_Task objective_. From first line to last, print the records exactly, but leave out the pictures.

_Input for this task_.
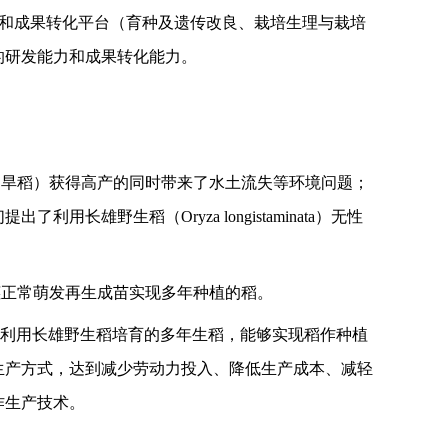
和成果转化平台（育种及遗传改良、栽培生理与栽培
的研发能力和成果转化能力。
（旱稻）获得高产的同时带来了水土流失等环境问题；
雄野生稻（Oryza longistaminata）无性
茎正常萌发再生成苗实现多年种植的稻。
形式。期望利用长雄野生稻培育的多年生稻，能够实现稻作种植
生产方式，达到减少劳动力投入、降低生产成本、减轻
作生产技术。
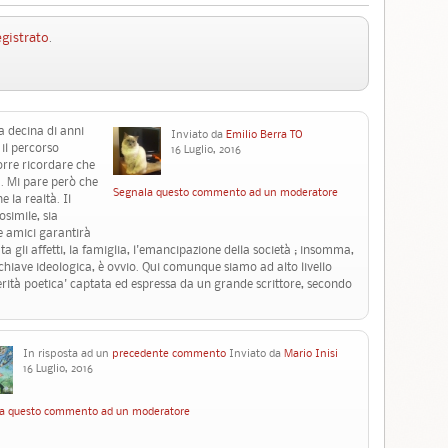
egistrato
.
a decina di anni
Inviato da
Emilio Berra TO
 il percorso
16 Luglio, 2016
orre ricordare che
a. Mi pare però che
Segnala questo commento ad un moderatore
 la realtà. Il
osimile, sia
e amici garantirà
uta gli affetti, la famiglia, l'emancipazione della società ; insomma,
n chiave ideologica, è ovvio. Qui comunque siamo ad alto livello
verità poetica' captata ed espressa da un grande scrittore, secondo
In risposta ad un
precedente commento
Inviato da
Mario Inisi
16 Luglio, 2016
a questo commento ad un moderatore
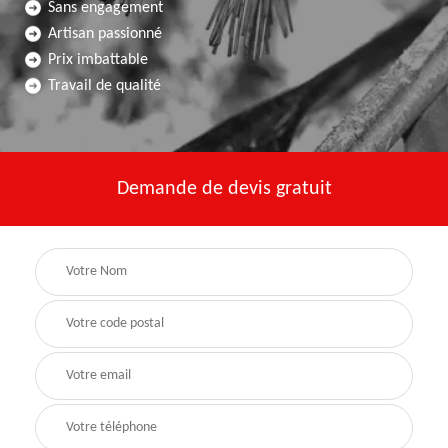
Sans engagement
Artisan passionné
Prix imbattable
Travail de qualité
Demande de devis gratuit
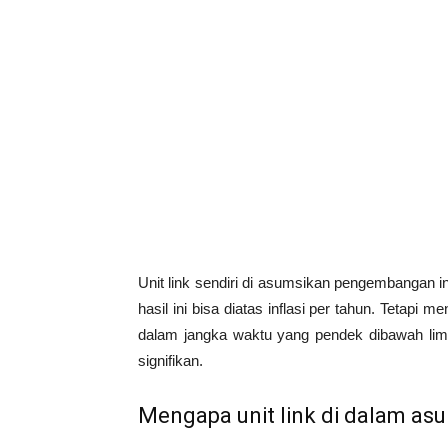
Unit link sendiri di asumsikan pengembangan 
hasil ini bisa diatas inflasi per tahun. Tetapi 
dalam jangka waktu yang pendek dibawah lim
signifikan.
Mengapa unit link di dalam asu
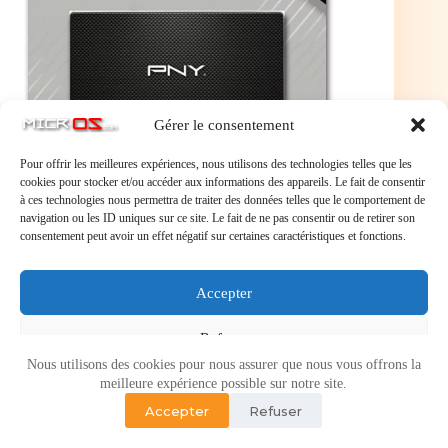
Gérer le consentement
Pour offrir les meilleures expériences, nous utilisons des technologies telles que les
cookies pour stocker et/ou accéder aux informations des appareils. Le fait de consentir
à ces technologies nous permettra de traiter des données telles que le comportement de
navigation ou les ID uniques sur ce site. Le fait de ne pas consentir ou de retirer son
PNY CS900 SSD Interne SATA III, 2.5 Pouces, 1To,
consentement peut avoir un effet négatif sur certaines caractéristiques et fonctions.
1000Go Vitesse de Lecture jusqu'à 535MB/s
PNY CS900 SSD Interne SATA III, 2.5 Pouces, 1To,
1000Go Vitesse de Lecture jusqu’à 535MB/s
Accepter
Refuser
Nous utilisons des cookies pour nous assurer que nous vous offrons la
Voir les préférences
meilleure expérience possible sur notre site.
Accepter
Refuser
Politique de cookies
Politique de confidentialité
Copyright © 2026 - Micr-OS.com -
Mention légales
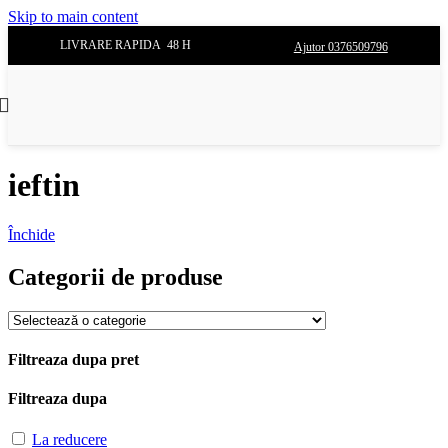
Skip to main content
LIVRARE RAPIDA 48 H
Ajutor 0376509796
ieftin
Închide
Categorii de produse
Filtreaza dupa pret
Filtreaza dupa
La reducere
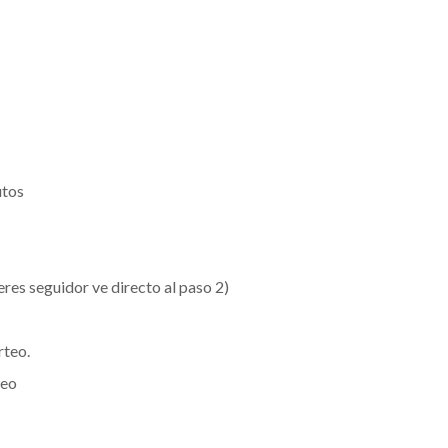
utos
 eres seguidor ve directo al paso 2)
rteo.
teo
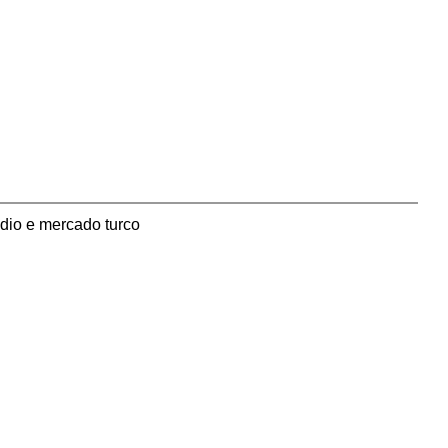
dio e mercado turco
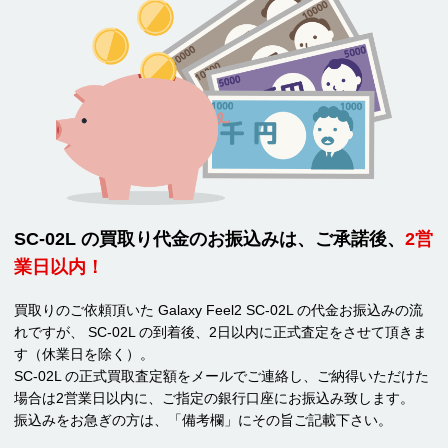
SC-02L の買取り代金のお振込みは、ご承諾後、
2営
業日以内！
買取りのご依頼頂いた Galaxy Feel2 SC-02L の代金お振込みの流
れですが、 SC-02L の到着後、2日以内に正式査定をさせて頂きま
す（休業日を除く）。
SC-02L の正式買取査定額をメールでご連絡し、ご納得いただけた
場合は2営業日以内に、ご指定の銀行口座にお振込み致します。
振込みをお急ぎの方は、「備考欄」にその旨ご記載下さい。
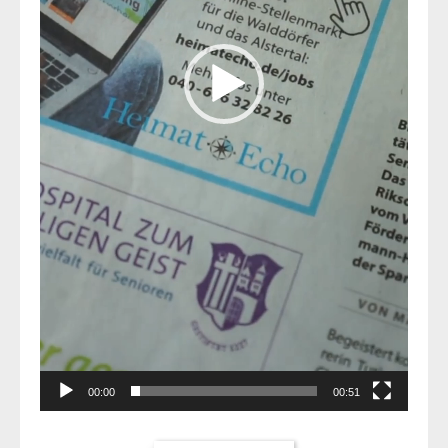
00:00
00:51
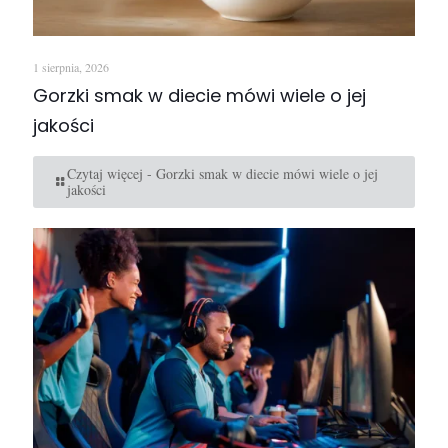
1 sierpnia, 2026
Gorzki smak w diecie mówi wiele o jej
jakości
Czytaj więcej
- Gorzki smak w diecie mówi wiele o jej
jakości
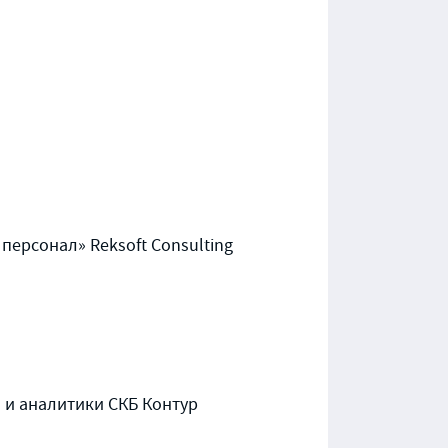
персонал» Reksoft Consulting
 и аналитики СКБ Контур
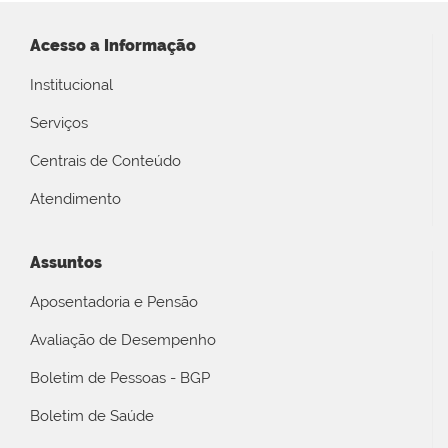
Acesso a Informação
Institucional
Serviços
Centrais de Conteúdo
Atendimento
Assuntos
Aposentadoria e Pensão
Avaliação de Desempenho
Boletim de Pessoas - BGP
Boletim de Saúde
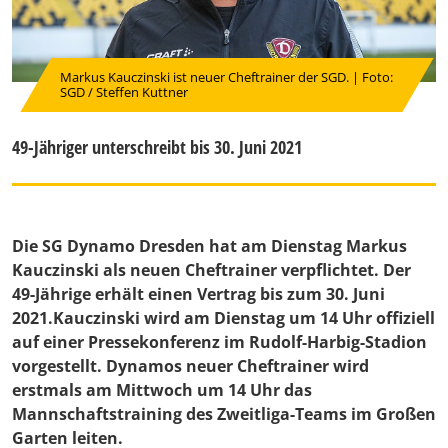
Markus Kauczinski ist neuer Cheftrainer der SGD. | Foto:
SGD / Steffen Kuttner
49-Jähriger unterschreibt bis 30. Juni 2021
Die SG Dynamo Dresden hat am Dienstag Markus
Kauczinski als neuen Cheftrainer verpflichtet. Der
49-Jährige erhält einen Vertrag bis zum 30. Juni
2021.Kauczinski wird am Dienstag um 14 Uhr offiziell
auf einer Pressekonferenz im Rudolf-Harbig-Stadion
vorgestellt. Dynamos neuer Cheftrainer wird
erstmals am Mittwoch um 14 Uhr das
Mannschaftstraining des Zweitliga-Teams im Großen
Garten leiten.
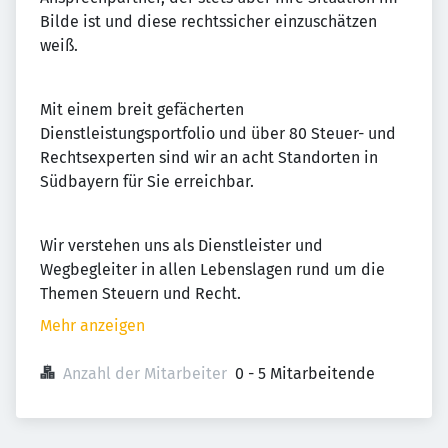
Bilde ist und diese rechtssicher einzuschätzen
weiß.
Mit einem breit gefächerten
Dienstleistungsportfolio und über 80 Steuer- und
Rechtsexperten sind wir an acht Standorten in
Südbayern für Sie erreichbar.
Wir verstehen uns als Dienstleister und
Wegbegleiter in allen Lebenslagen rund um die
Themen Steuern und Recht.
Mehr anzeigen
Anzahl der Mitarbeiter
0 - 5 Mitarbeitende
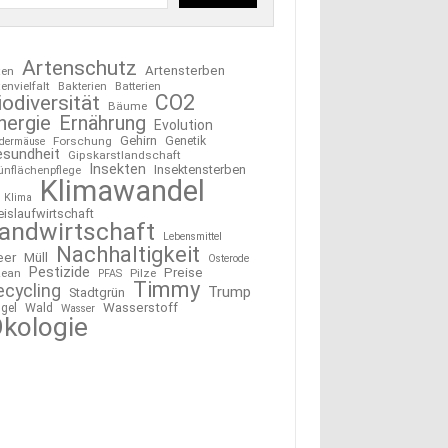
Artenschutz
Artensterben
ten
tenvielfalt
Bakterien
Batterien
CO2
iodiversität
Bäume
nergie
Ernährung
Evolution
Gehirn
Forschung
Genetik
edermäuse
esundheit
Gipskarstlandschaft
Insekten
Insektensterben
ünflächenpflege
Klimawandel
Klima
eislaufwirtschaft
andwirtschaft
Lebensmittel
Nachhaltigkeit
eer
Müll
Osterode
Pestizide
Preise
ean
Pilze
PFAS
Timmy
ecycling
Trump
Stadtgrün
Wasserstoff
gel
Wald
Wasser
kologie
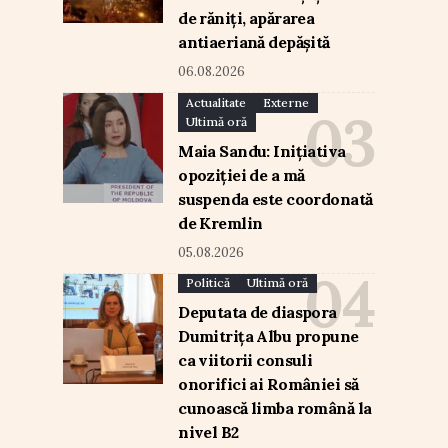
de răniți, apărarea
antiaeriană depășită
06.08.2026
Actualitate
Externe
Ultimă oră
Maia Sandu: Inițiativa
opoziției de a mă
suspenda este coordonată
de Kremlin
05.08.2026
Politică
Ultimă oră
Deputata de diaspora
Dumitrița Albu propune
ca viitorii consuli
onorifici ai României să
cunoască limba română la
nivel B2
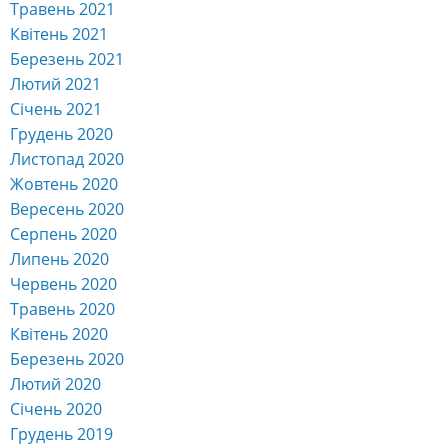
Травень 2021
Квітень 2021
Березень 2021
Лютий 2021
Січень 2021
Грудень 2020
Листопад 2020
Жовтень 2020
Вересень 2020
Серпень 2020
Липень 2020
Червень 2020
Травень 2020
Квітень 2020
Березень 2020
Лютий 2020
Січень 2020
Грудень 2019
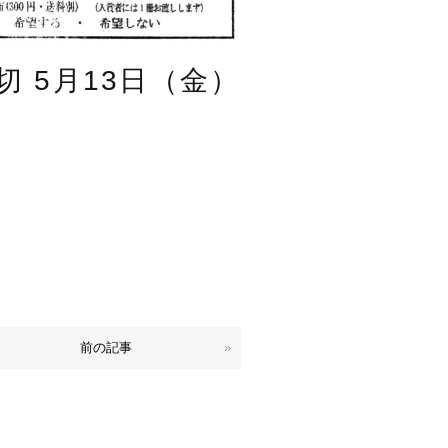
切 5月13日（金）
前の記事
»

_Task solution_.
和成果转化平台（育种及遗传改良、栽培生理与栽培
的研发能力和成果转化能力。
（旱稻）获得高产的同时带来了水土流失等环境问题；
雄野生稻（Oryza longistaminata）无性
茎正常萌发再生成苗实现多年种植的稻。
形式。期望利用长雄野生稻培育的多年生稻，能够实现稻作种植
生产方式，达到减少劳动力投入、降低生产成本、减轻
作生产技术。
egistrato
.
a decina di anni
Inviato da
Emilio Berra TO
 il percorso
16 Luglio, 2016
orre ricordare che
a. Mi pare però che
Segnala questo commento ad un moderatore
 la realtà. Il
osimile, sia
e amici garantirà
uta gli affetti, la famiglia, l'emancipazione della società ; insomma,
n chiave ideologica, è ovvio. Qui comunque siamo ad alto livello
verità poetica' captata ed espressa da un grande scrittore, secondo
In risposta ad un
precedente commento
Inviato da
Mario Inisi
16 Luglio, 2016
a questo commento ad un moderatore
Sans engagement
Artisan passionné
Prix imbattable
Travail de qualité
Demande de devis gratuit
Unit link sendiri di asumsikan pengembangan 
hasil ini bisa diatas inflasi per tahun. Tetapi 
dalam jangka waktu yang pendek dibawah lim
signifikan.
Mengapa unit link di dalam asu
Gérer le consentement
Pour offrir les meilleures expériences, nous utilisons des technologies telles que les
cookies pour stocker et/ou accéder aux informations des appareils. Le fait de consentir
à ces technologies nous permettra de traiter des données telles que le comportement de
navigation ou les ID uniques sur ce site. Le fait de ne pas consentir ou de retirer son
PNY CS900 SSD Interne SATA III, 2.5 Pouces, 1To,
consentement peut avoir un effet négatif sur certaines caractéristiques et fonctions.
1000Go Vitesse de Lecture jusqu'à 535MB/s
PNY CS900 SSD Interne SATA III, 2.5 Pouces, 1To,
1000Go Vitesse de Lecture jusqu’à 535MB/s
Accepter
Refuser
Nous utilisons des cookies pour nous assurer que nous vous offrons la
Voir les préférences
meilleure expérience possible sur notre site.
Accepter
Refuser
Politique de cookies
Politique de confidentialité
Copyright © 2026 - Micr-OS.com -
Mention légales
Skip to main content
LIVRARE RAPIDA 48 H
Ajutor 0376509796
ieftin
Închide
Categorii de produse
Filtreaza dupa pret
Filtreaza dupa
La reducere
utos
 eres seguidor ve directo al paso 2)
rteo.
teo
dio e mercado turco
SC-02L の買取り代金のお振込みは、ご承諾後、
2営
業日以内！
買取りのご依頼頂いた Galaxy Feel2 SC-02L の代金お振込みの流
れですが、 SC-02L の到着後、2日以内に正式査定をさせて頂きま
す（休業日を除く）。
SC-02L の正式買取査定額をメールでご連絡し、ご納得いただけた
場合は2営業日以内に、ご指定の銀行口座にお振込み致します。
振込みをお急ぎの方は、「備考欄」にその旨ご記載下さい。
00:00
00:51
1 sierpnia, 2026
Gorzki smak w diecie mówi wiele o jej
jakości
Czytaj więcej
- Gorzki smak w diecie mówi wiele o jej
jakości
персонал» Reksoft Consulting
 и аналитики СКБ Контур
Acesso a Informação
Institucional
Serviços
Centrais de Conteúdo
Atendimento
Assuntos
Aposentadoria e Pensão
Avaliação de Desempenho
Boletim de Pessoas - BGP
Boletim de Saúde
Markus Kauczinski ist neuer Cheftrainer der SGD. | Foto:
SGD / Steffen Kuttner
49-Jähriger unterschreibt bis 30. Juni 2021
Die SG Dynamo Dresden hat am Dienstag Markus
Kauczinski als neuen Cheftrainer verpflichtet. Der
49-Jährige erhält einen Vertrag bis zum 30. Juni
2021.Kauczinski wird am Dienstag um 14 Uhr offiziell
auf einer Pressekonferenz im Rudolf-Harbig-Stadion
vorgestellt. Dynamos neuer Cheftrainer wird
erstmals am Mittwoch um 14 Uhr das
Mannschaftstraining des Zweitliga-Teams im Großen
Garten leiten.
Bilde ist und diese rechtssicher einzuschätzen
weiß.
Mit einem breit gefächerten
Dienstleistungsportfolio und über 80 Steuer- und
Rechtsexperten sind wir an acht Standorten in
Südbayern für Sie erreichbar.
Wir verstehen uns als Dienstleister und
Wegbegleiter in allen Lebenslagen rund um die
Themen Steuern und Recht.
Mehr anzeigen
Anzahl der Mitarbeiter
0 - 5 Mitarbeitende
Artenschutz
Artensterben
ten
tenvielfalt
Bakterien
Batterien
CO2
iodiversität
Bäume
nergie
Ernährung
Evolution
Gehirn
Forschung
Genetik
edermäuse
esundheit
Gipskarstlandschaft
Insekten
Insektensterben
ünflächenpflege
Klimawandel
Klima
eislaufwirtschaft
andwirtschaft
Lebensmittel
Nachhaltigkeit
eer
Müll
Osterode
Pestizide
Preise
ean
Pilze
PFAS
Timmy
ecycling
Trump
Stadtgrün
Wasserstoff
gel
Wald
Wasser
kologie
de răniți, apărarea
antiaeriană depășită
06.08.2026
Actualitate
Externe
Ultimă oră
Maia Sandu: Inițiativa
opoziției de a mă
suspenda este coordonată
de Kremlin
05.08.2026
Politică
Ultimă oră
Deputata de diaspora
Dumitrița Albu propune
ca viitorii consuli
onorifici ai României să
cunoască limba română la
nivel B2
Травень 2021
Квітень 2021
Березень 2021
Лютий 2021
Січень 2021
Грудень 2020
Листопад 2020
Жовтень 2020
Вересень 2020
Серпень 2020
Липень 2020
Червень 2020
Травень 2020
Квітень 2020
Березень 2020
Лютий 2020
Січень 2020
Грудень 2019
切 5月13日（金）
前の記事
»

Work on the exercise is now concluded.